> **WHAT YOU HAVE TO DO**
Search the records for the string "leading" and copy every line in which it appears.

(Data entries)
------------

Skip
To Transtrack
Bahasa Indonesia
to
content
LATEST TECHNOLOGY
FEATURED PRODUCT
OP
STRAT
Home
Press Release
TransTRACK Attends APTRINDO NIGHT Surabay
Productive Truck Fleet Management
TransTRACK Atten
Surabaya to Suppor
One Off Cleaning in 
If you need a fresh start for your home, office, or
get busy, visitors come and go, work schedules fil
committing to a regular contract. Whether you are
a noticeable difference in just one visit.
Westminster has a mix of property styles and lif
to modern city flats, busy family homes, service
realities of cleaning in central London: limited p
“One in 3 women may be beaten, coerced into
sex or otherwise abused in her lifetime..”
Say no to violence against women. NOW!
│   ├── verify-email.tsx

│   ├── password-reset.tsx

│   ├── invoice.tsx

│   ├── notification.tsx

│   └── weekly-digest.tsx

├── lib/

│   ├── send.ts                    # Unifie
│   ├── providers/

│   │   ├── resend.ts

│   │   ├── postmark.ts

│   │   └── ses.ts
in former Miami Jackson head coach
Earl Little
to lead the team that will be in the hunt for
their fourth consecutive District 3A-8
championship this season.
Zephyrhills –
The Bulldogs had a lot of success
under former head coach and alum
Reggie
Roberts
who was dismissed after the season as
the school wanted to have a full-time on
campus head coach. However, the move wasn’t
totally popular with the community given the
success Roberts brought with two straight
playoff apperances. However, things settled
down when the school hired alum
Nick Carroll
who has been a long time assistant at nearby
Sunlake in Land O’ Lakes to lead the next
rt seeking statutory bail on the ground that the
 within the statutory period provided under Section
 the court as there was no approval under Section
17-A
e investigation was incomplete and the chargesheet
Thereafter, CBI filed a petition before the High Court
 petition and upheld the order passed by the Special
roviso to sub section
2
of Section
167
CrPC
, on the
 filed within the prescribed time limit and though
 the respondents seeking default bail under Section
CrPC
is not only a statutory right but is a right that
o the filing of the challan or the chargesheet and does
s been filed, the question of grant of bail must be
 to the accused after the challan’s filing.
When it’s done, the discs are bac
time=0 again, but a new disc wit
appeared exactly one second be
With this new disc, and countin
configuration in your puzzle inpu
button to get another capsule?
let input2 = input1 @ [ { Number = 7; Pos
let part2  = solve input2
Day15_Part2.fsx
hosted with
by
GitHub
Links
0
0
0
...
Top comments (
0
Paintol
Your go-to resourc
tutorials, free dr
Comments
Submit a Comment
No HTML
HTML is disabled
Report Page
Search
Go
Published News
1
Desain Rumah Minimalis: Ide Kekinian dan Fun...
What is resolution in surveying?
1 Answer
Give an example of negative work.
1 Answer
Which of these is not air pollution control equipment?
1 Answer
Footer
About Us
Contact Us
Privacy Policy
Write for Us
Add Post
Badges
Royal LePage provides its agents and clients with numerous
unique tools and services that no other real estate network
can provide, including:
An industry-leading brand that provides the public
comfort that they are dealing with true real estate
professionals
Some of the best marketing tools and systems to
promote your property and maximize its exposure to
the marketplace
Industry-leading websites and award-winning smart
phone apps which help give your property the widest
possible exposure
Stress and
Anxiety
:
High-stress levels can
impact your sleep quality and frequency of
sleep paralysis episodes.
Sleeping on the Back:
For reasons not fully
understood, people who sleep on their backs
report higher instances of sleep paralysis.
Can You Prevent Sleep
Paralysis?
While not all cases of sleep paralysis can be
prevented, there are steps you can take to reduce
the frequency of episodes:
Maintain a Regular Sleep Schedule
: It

------------

> **RESULT OF THIS TASK**
An industry-leading brand that provides the public
Industry-leading websites and award-winning smart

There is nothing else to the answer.